The Medium-term Budget Policy Statement by Finance Minster Malusi Gigaba has confirmed all the worst fears of the South African Federation of Trade Unions that it would be nothing but old wine in new bottles.
The speech had absolutely nothing remotely in common with the programme of ‘radical economic transformation’, which he claims to believe in. It was no different at all from the ‘business as usual’ budgets of his predecessors, Trevor Manual, Pravin Gordhan, Nhlanhla Nene and Pravin Gordhan again.
He said he did not want to ‘sugar-coat’ the state of our economy or the country’s massive crisis of unemployment, poverty and inequality, but spoke of this as if this was some new problem, which he was having to grapple with for the first time.
He made no attempt to explain why, after 23 years of ANC government, we still have such a crisis and why it is even getting worse every day, as his own speech confirmed. The government’s revised economic growth down from 1.3% to 0.7% and he predicts rise in the government’s deficit to 4.3% from the 3.1% target set in the February budget, which will lead to interest and repayment of debt to consume 15% of all government spending by 2020/21.
He also said nothing of the main reason for this crisis, which is successive ANC governments’ neoliberal policies of GEAR and the NDP, which were designed to boost the profits of the white monopoly capitalists, whom Gigaba pretends to oppose, while cutting spending in real terms on vital services in education, healthcare and social security for the poor.
Worse still he then proceeded to advocate exactly the same neoliberal policies as his solution to our problems, in particular the NDP, with no explanation as to how this would be any less disastrous than when it was implemented by his predecessors.
All we heard were the usual empty phrases about government, labour and business coming together to promote ‘inclusive growth’, and ‘a new growth and transformation model that is anchored on a common vision for the economy and its society’.
The grim statistics he had just given proved that on the contrary. South Africans, especially the poorest, can expect a future of nothing but more job losses, widening and deepening poverty, greater inequality and austerity cuts in public spending.
As SAFTU said in its expectation statement, budget cuts and the diversion of funds to bail out failed state companies will leave even less money to spend on improving vital services in education, health-care, sanitation, security and public transport, and the appalling levels of service in a country where the rich minority elite enjoy world-class service provision while the black majority suffer squalor, incompetence and contempt by a system which has left them behind.

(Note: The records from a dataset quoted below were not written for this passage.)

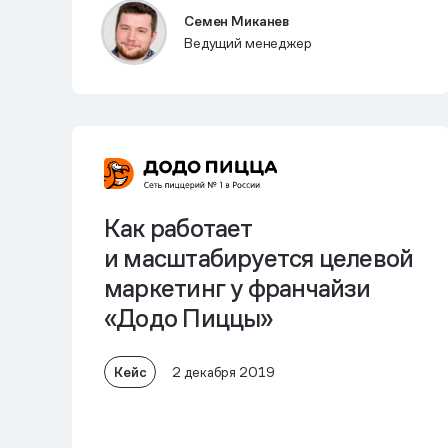
Семен Миканев
Ведущий менеджер
Как работает
и масштабируется целевой
маркетинг у франчайзи
«Додо Пиццы»
Кейс
2 декабря 2019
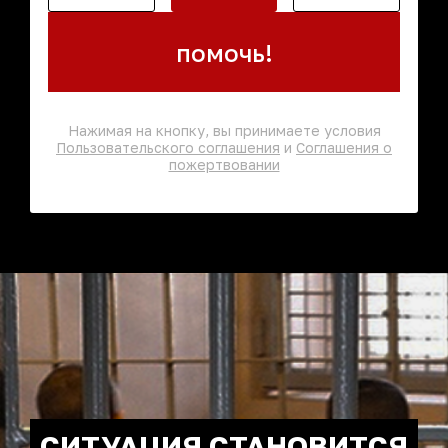
помочь!
Нажимая на кнопку, вы принимаете условия
Пользовательского соглашения
и
Соглашения о
пожертвовании
СИТУАЦИЯ СТАНОВИТСЯ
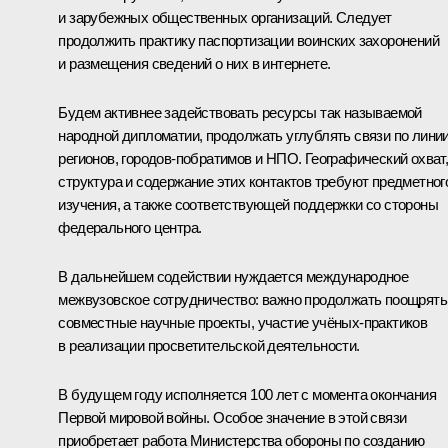
и зарубежных общественных организаций. Следует
продолжить практику паспортизации воинских захоронений
и размещения сведений о них в интернете.
Будем активнее задействовать ресурсы так называемой
народной дипломатии, продолжать углублять связи по лини
регионов, городов-побратимов и НПО. Географический охват
структура и содержание этих контактов требуют предметног
изучения, а также соответствующей поддержки со стороны
федерального центра.
В дальнейшем содействии нуждается международное
межвузовское сотрудничество: важно продолжать поощрять
совместные научные проекты, участие учёных-практиков
в реализации просветительской деятельности.
В будущем году исполняется 100 лет с момента окончания
Первой мировой войны. Особое значение в этой связи
приобретает работа Министерства обороны по созданию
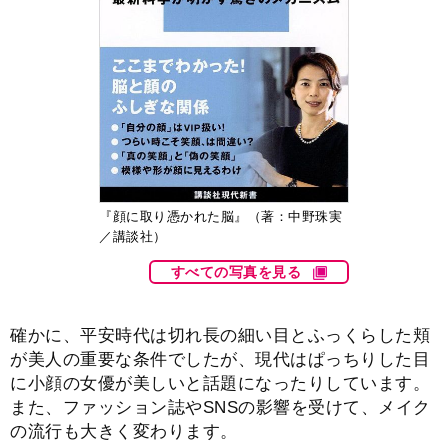
『顔に取り憑かれた脳』（著：中野珠実
／講談社）
すべての写真を見る
確かに、平安時代は切れ長の細い目とふっくらした頬
が美人の重要な条件でしたが、現代はぱっちりした目
に小顔の女優が美しいと話題になったりしています。
また、ファッション誌やSNSの影響を受けて、メイク
の流行も大きく変わります。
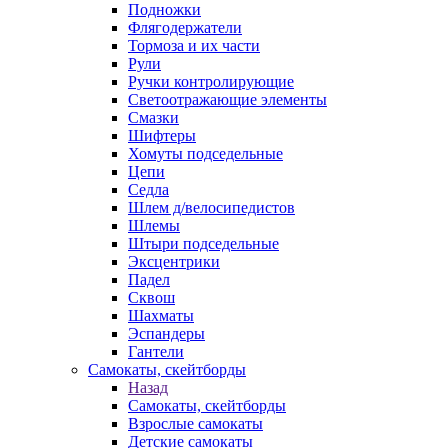
Подножки
Флягодержатели
Тормоза и их части
Рули
Ручки контролирующие
Светоотражающие элементы
Смазки
Шифтеры
Хомуты подседельные
Цепи
Седла
Шлем д/велосипедистов
Шлемы
Штыри подседельные
Эксцентрики
Падел
Сквош
Шахматы
Эспандеры
Гантели
Самокаты, скейтборды
Назад
Самокаты, скейтборды
Взрослые самокаты
Детские самокаты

Particularly alarming for workers and the poor was a significant shift to more privatization. Both Telkom and SAA are now on a slippery slope towards becoming privately owned, with an undisclosed number of government shares in Telkom to be sold off and a ‘strategic equity partner’ to be sought for SAA, which in plain language means selling the South African flag carrier to a foreign-owned airline.
How long before the same logic is applied to Eskom, Transnet and all our other state enterprises which have such a key role to play in growing the economy and providing jobs? The private business sector will be licking their lips at the prospect of getting their teeth into these juicy public assets.
By far the worst aspect of the budget speech however was its casual references to stopping the huge problem of corruption and the mismanagement of state-owned companies. He said almost in passing that we “all are united in condemning corruption in the public and private sector and are calling for renewed efforts to combat it”.
The minister sounded as though this was just one of many little problems he faces, when in fact it is having a massive impact on the crisis facing both the government’s revenue flow and the future of the economy as a whole, causing already a loss of at least R700 billion to the economy.
Even more crucially it is a massive problem in which he personally and many of his government colleagues are deeply implicated. He even had the nerve to suggest that one of the reasons for a drop in tax revenue included “public concern about government corruption”, as though the public do not have every right to object to the money they pay in taxes being looted by Gigaba, Zuma, the Guptas and all their cronies in both the public and private sectors.
The minister’s arrogance and contempt for the people ought to have brought millions out on the streets in protest. We urgently need to highlight the appalling danger we now face, with a government riddled with corrupt ministers and state officials and law-enforcement agencies who fail to take any action to bring them to justice.
This speech displayed a breath-taking detachment from the real problem out here in the real world. It is as though Gigaba is living in a bubble in which the whole issue of state-capture, corruption and theft are excluded. For the rest of us it is all too real.
That is why SAFTU is determined to mobilise its members in the coming months, starting in November, to protest at the theft of the country’s wealth by corrupt politicians, greedy capitalists and a criminal network of racketeers. We shall hit the streets to demand genuine policies of radical transformation which have to start with the implementation of the Freedom Charter’s call that the country’s wealth must belong to the people of South Africa.